Geldig van 6 maart 2007 tot 11 maart 2007
Geldig van 6 maart 2007 tot 11 maart 2007

Besluit mandaat, volmacht en machtiging integratie, inburgering en coördinatie integratie minderheden

Opschrift

[Regeling treedt in werking op 11-03-2007]
[Regeling ingetrokken per 06-05-2007]

Aanhef

De Minister van Volkshuisvesting, Ruimtelijke Ordening en Milieubeheer,

In overeenstemming met de Minister voor Wonen, Wijken en Integratie;

Gelezen de schriftelijke instemming van de directeur Inburgering en Integratie;

Gelet op het Koninklijk Besluit houdende departementale herindeling met betrekking tot integratie, inburgering en coördinatie integratie minderheden, en op de artikelen 10:3 en 10:5 van de Algemene wet bestuursrecht;

Besluit:

Artikel 1 [Nog niet in werking]

In dit besluit wordt verstaan onder:

  1. Minister: de Minister van Volkshuisvesting, Ruimtelijke Ordening en Milieubeheer;

  2. directeur Inburgering en Integratie: directeur van de directie Inburgering en Integratie van het directoraal-generaal Wetgeving, Internationale Aangelegenheden, Integratie en Vreemdelingenzaken van het Ministerie van Justitie, als bedoeld in artikel 21 van de Organisatieregeling Ministerie van Justitie 2007;

  3. directeur-generaal Wonen: directeur-generaal van het directoraat-generaal Wonen van het ministerie van Volkshuisvesting, Ruimtelijke Ordening en Milieubeheer, als bedoeld in artikel 3.25 van het Organisatiebesluit VROM 2005.
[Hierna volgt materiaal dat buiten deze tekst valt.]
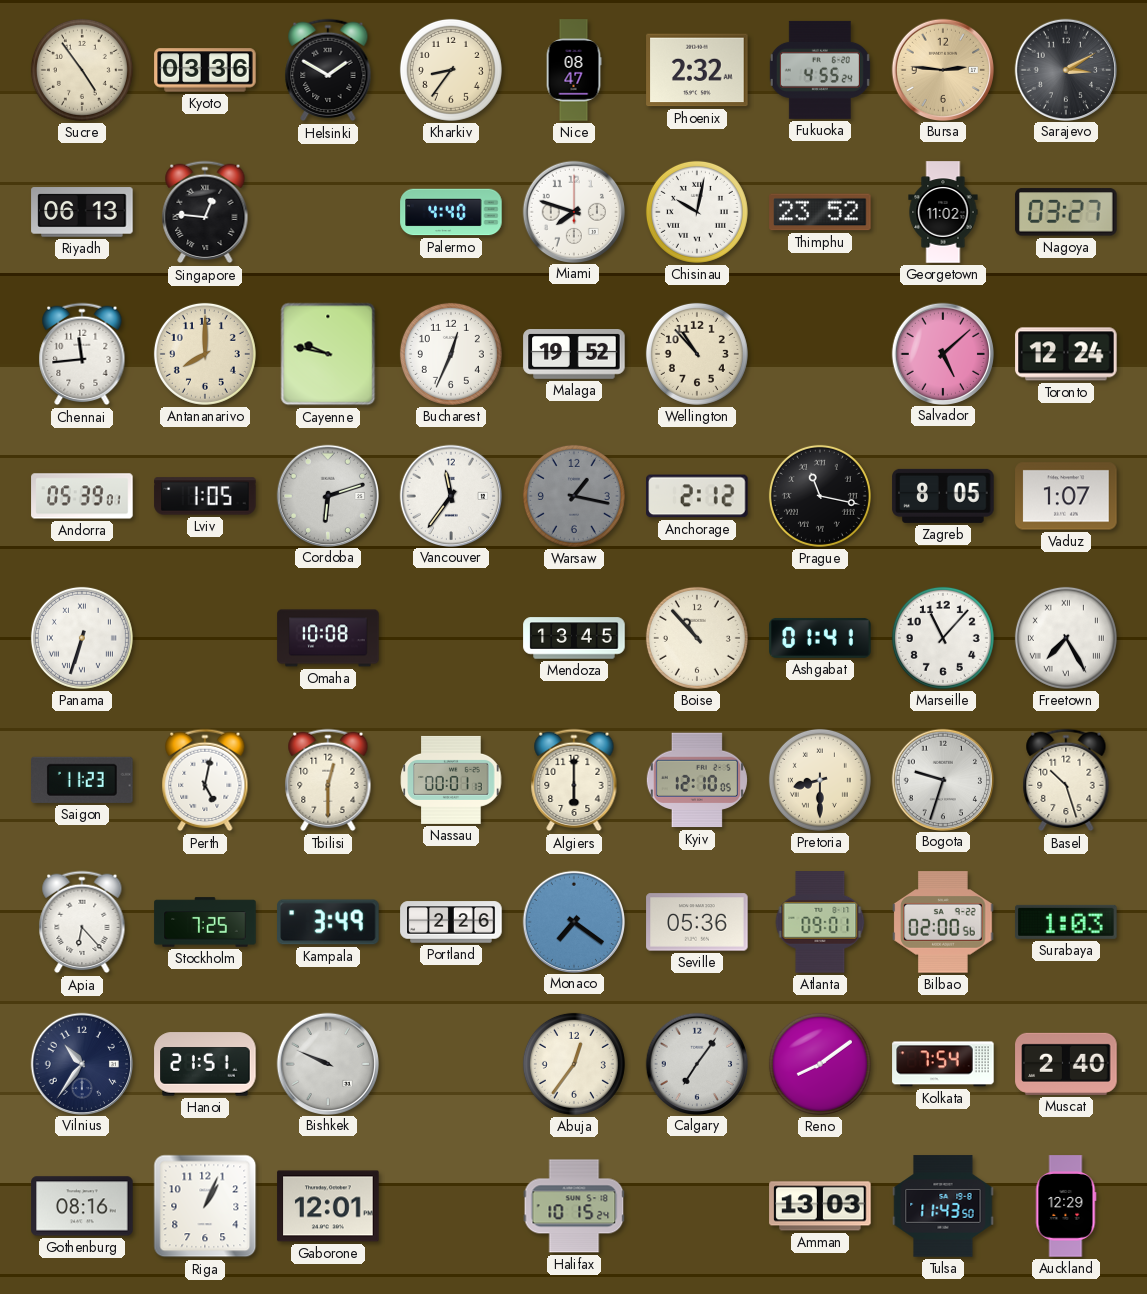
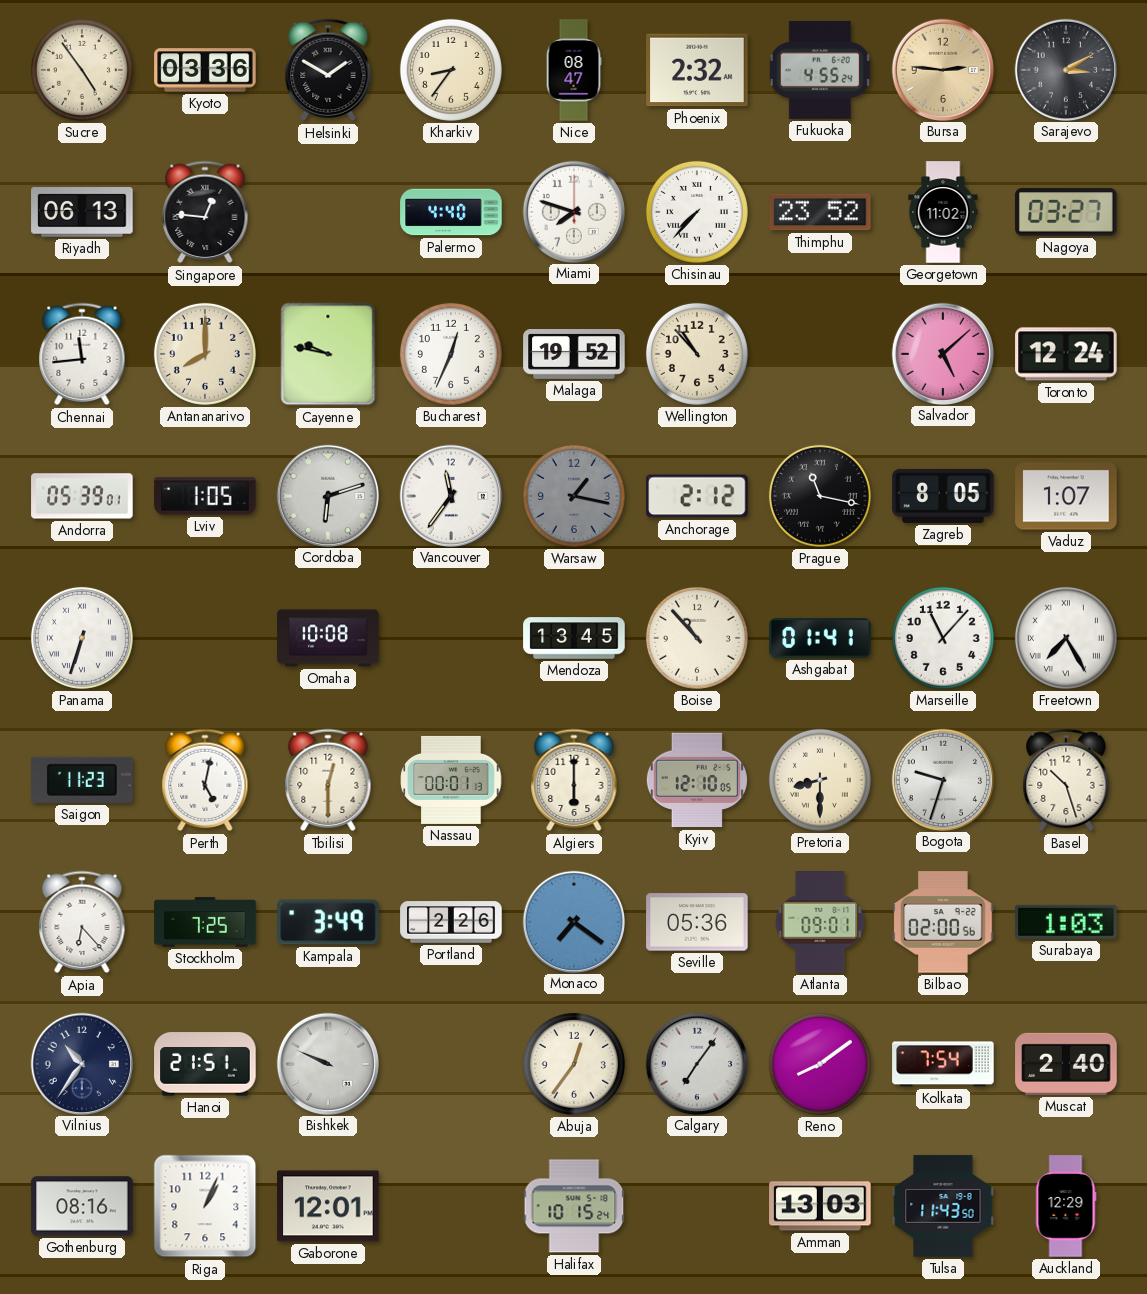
Chisinau: 10:02 -> 7:37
Artikel 2 [Nog niet in werking]

1.

Aan de directeur Inburgering en Integratie wordt mandaat, volmacht en machtiging verleend met betrekking tot de aan de Minister toekomende bevoegdheden in het kader van de aangelegenheden op de terreinen van integratie, inburgering en coördinatie integratie minderheden.

2.

De directeur Inburgering en Integratie is bevoegd zijn machtiging door te verlenen aan één of meer onder hem ressorterende functionarissen, voor zover deze de bevoegdheid betreft de Minister te vertegenwoordigen in het kader van bestuursrechtelijke geschillen.

Artikel 3 [Nog niet in werking]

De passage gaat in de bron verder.